* [What needs to be done] Beginning with the line that holds "224 225 337 |" and ending with the last line of the entries below, copy every line exactly and nothing else, with the pictures left out.

(Extracted page text data)
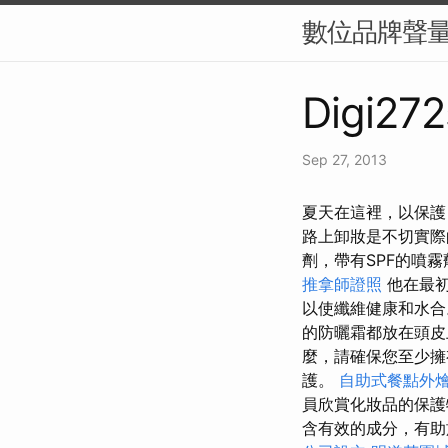
數位品牌聲量
Digi272
Sep 27, 2013
夏天在這裡，以保護
路上卸妝是不切實
劑，帶有SPF的噴霧
推拿師證照
他在最初
以使纖維健康和水
的防曬霜都放在頭皮
麼，請確保您至少擁
護。
自助式餐點外
員欣賞化妝品的保護
含有效的成分，有助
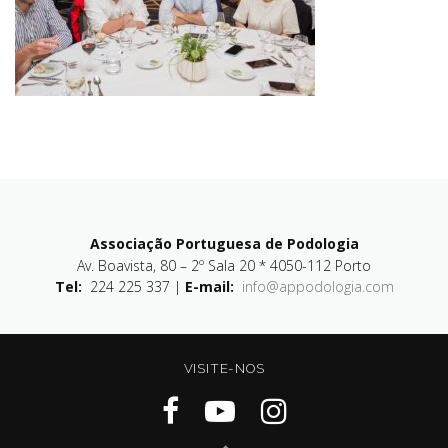
Associação Portuguesa de Podologia
Av. Boavista, 80 – 2º Sala 20 * 4050-112 Porto
Tel:
224 225 337 |
E-mail:
info@appodologia.com
VISITE-NOS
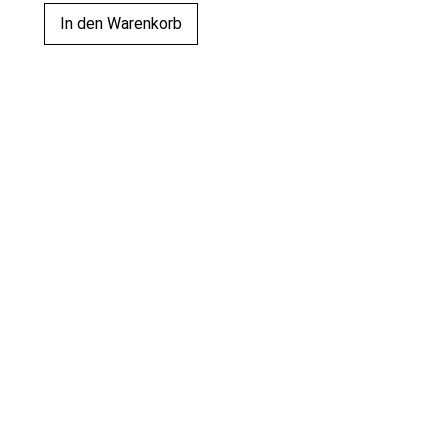
In den Warenkorb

* [Response to this task]
224 225 337 |
E-mail:
info@appodologia.com
VISITE-NOS
In den Warenkorb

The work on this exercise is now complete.